» **PROMPT**
Images excepted, the data below must be repeated exactly.

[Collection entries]
------------------------------------------------

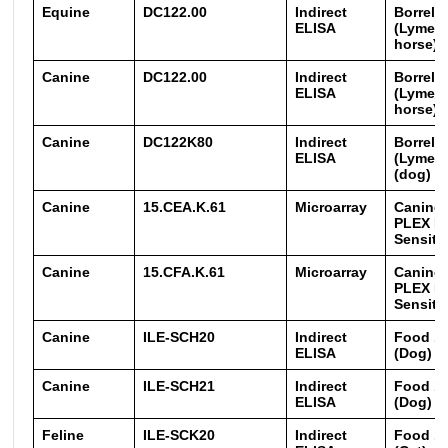
Equine
DC122.00
Indirect
Borreli
ELISA
(Lyme) 
horse)
Canine
DC122.00
Indirect
Borreli
ELISA
(Lyme) 
horse)
Canine
DC122K80
Indirect
Borreli
ELISA
(Lyme) 
(dog) (Q
Canine
15.CEA.K.61
Microarray
Canine 
PLEX E
Sensitiz
Canine
15.CFA.K.61
Microarray
Canine 
PLEX F
Sensitiz
Canine
ILE-SCH20
Indirect
Food 16
ELISA
(Dog)
Canine
ILE-SCH21
Indirect
Food 16
ELISA
(Dog)
Feline
ILE-SCK20
Indirect
Food 16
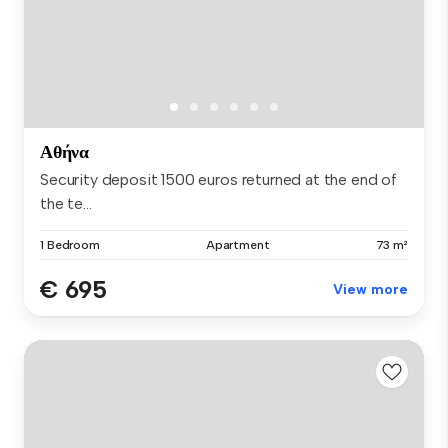
Αθήνα
Security deposit 1500 euros returned at the end of
the te...
1 Bedroom
Apartment
73 m²
€ 695
View more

------------------------------------------------

» **ANSWER SPACE**
Equine
DC122.00
Indirect
Borreli
ELISA
(Lyme) 
horse)
Canine
DC122.00
Indirect
Borreli
ELISA
(Lyme) 
horse)
Canine
DC122K80
Indirect
Borreli
ELISA
(Lyme) 
(dog) (Q
Canine
15.CEA.K.61
Microarray
Canine 
PLEX E
Sensitiz
Canine
15.CFA.K.61
Microarray
Canine 
PLEX F
Sensitiz
Canine
ILE-SCH20
Indirect
Food 16
ELISA
(Dog)
Canine
ILE-SCH21
Indirect
Food 16
ELISA
(Dog)
Feline
ILE-SCK20
Indirect
Food 16
Αθήνα
Security deposit 1500 euros returned at the end of
the te...
1 Bedroom
Apartment
73 m²
€ 695
View more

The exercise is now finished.